There are two versions of this tutorial, which only differ in the output format. The first uses a CSV output format to write files suitable for Neo4j admin import, and the second creates an in-memory collection of Pandas dataframes. You can find both in the tutorial directory of the BioCypher repository; the Pandas version of each tutorial step is suffixed with _pandas.


While you can use the files generated to create an actual Neo4j database, it is not required for this tutorial. For checking the output, you can simply open the CSV files in a text editor or your IDE; by default, they will be written to the biocypher-out directory. If you simply want to run the tutorial to see how it works, you can also run the Pandas version.
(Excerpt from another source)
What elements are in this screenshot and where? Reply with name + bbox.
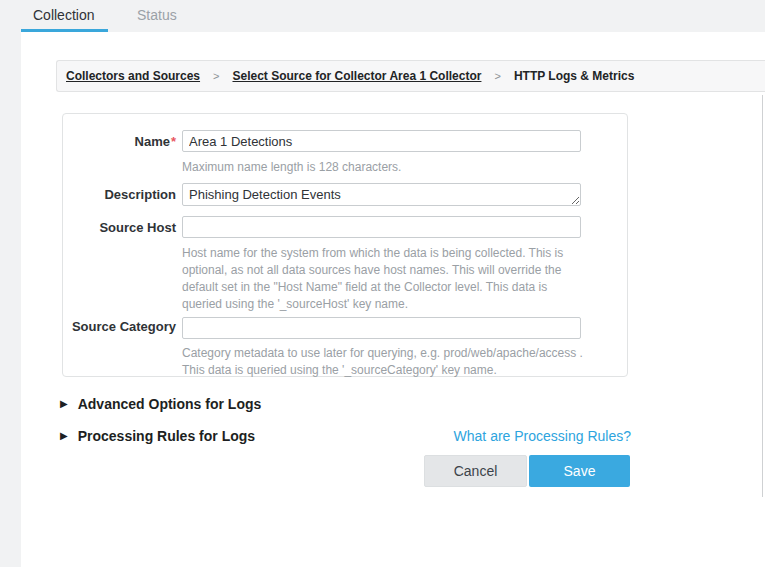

To run this tutorial, you will need to have cloned and installed the BioCypher repository on your machine. We recommend using Poetry:

git clone https://github.com/biocypher/biocypher.git
cd biocypher
poetry install

Poetry environment

In order to run the tutorial code, you will need to activate the Poetry environment. This can be done by running poetry shell in the biocypher directory. Alternatively, you can run the code from within the Poetry environment by prepending poetry run to the command. For example, to run the tutorial code, you can run poetry run python tutorial/01__basic_import.py.

In the biocypher root directory, you will find a tutorial directory with the files for this tutorial. The data_generator.py file contains the simulated data generation code, and the other files are named according to the tutorial step they are used in. The biocypher-out directory will be created automatically when you run the tutorial code.


BioCypher is configured using a YAML file; it comes with a default (which you can see in the Configuration section). You can use it, for instance, to select an output format, the output directory, separators, logging level, and other options. For this tutorial, we will use a dedicated configuration file for each of the steps. The configuration files are located in the tutorial directory, and are called using the biocypher_config_path argument at instantiation of the BioCypher interface. For more information, see also the Quickstart Configuration section.

Section 1: Adding data

Tutorial files

The code for this tutorial can be found at tutorial/01__basic_import.py. The schema is at tutorial/01_schema_config.yaml, configuration in tutorial/01_biocypher_config.yaml. Data generation happens in tutorial/data_generator.py.

Input data stream (“adapter”)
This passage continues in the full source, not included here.